But the logic here points in only one direction: the lock should be dropped this year. It is too inflexible to deal with the exceptional circumstances of a plunge in the economy, followed by a rapid rebound, and was not designed to deal with volatility.

By way of reminder, the current promise is to raise the state pension annually by the highest of three readings – average earnings, the annual inflation rate or 2.5%. The problematic element this time is average earnings, which are predicted to be up 8% in the relevant July data. But the number is a quirk: it will be so strong largely because it was so weak a year ago when the economy was in lockdown and earnings were falling.

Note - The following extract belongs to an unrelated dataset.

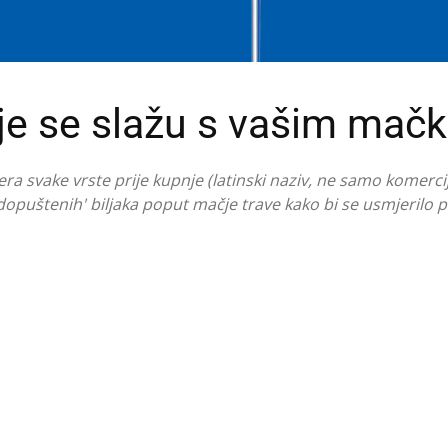
oje se slažu s vašim ma
ra svake vrste prije kupnje (latinski naziv, ne samo komercij
 'dopuštenih' biljaka poput mačje trave kako bi se usmjerilo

The UK’s state pension is not generous by international standards, an important point that Sunak should not forget when he considers what to award this year. But an inflation-beating 8% next April, as a product of a rigid mechanical formula, would be perverse when the £20 a week uplift on universal credit is due to be scrapped in September.

A better formula would use smoothed average earnings, as Lord Willetts of the Resolution Foundation has long argued, in the interest of fairness to everybody. He’s right: rigidity leaves no room for common sense. Sunak, under pressure to find cash for the NHS, social care and schools, will never get a better chance to make the reform. He should take it.

Cairn Energy seizes Paris flats in seven-year dispute with India

Exploring for oil can take you to some exciting places but not, usually, the plush 16th arrondissement of Paris.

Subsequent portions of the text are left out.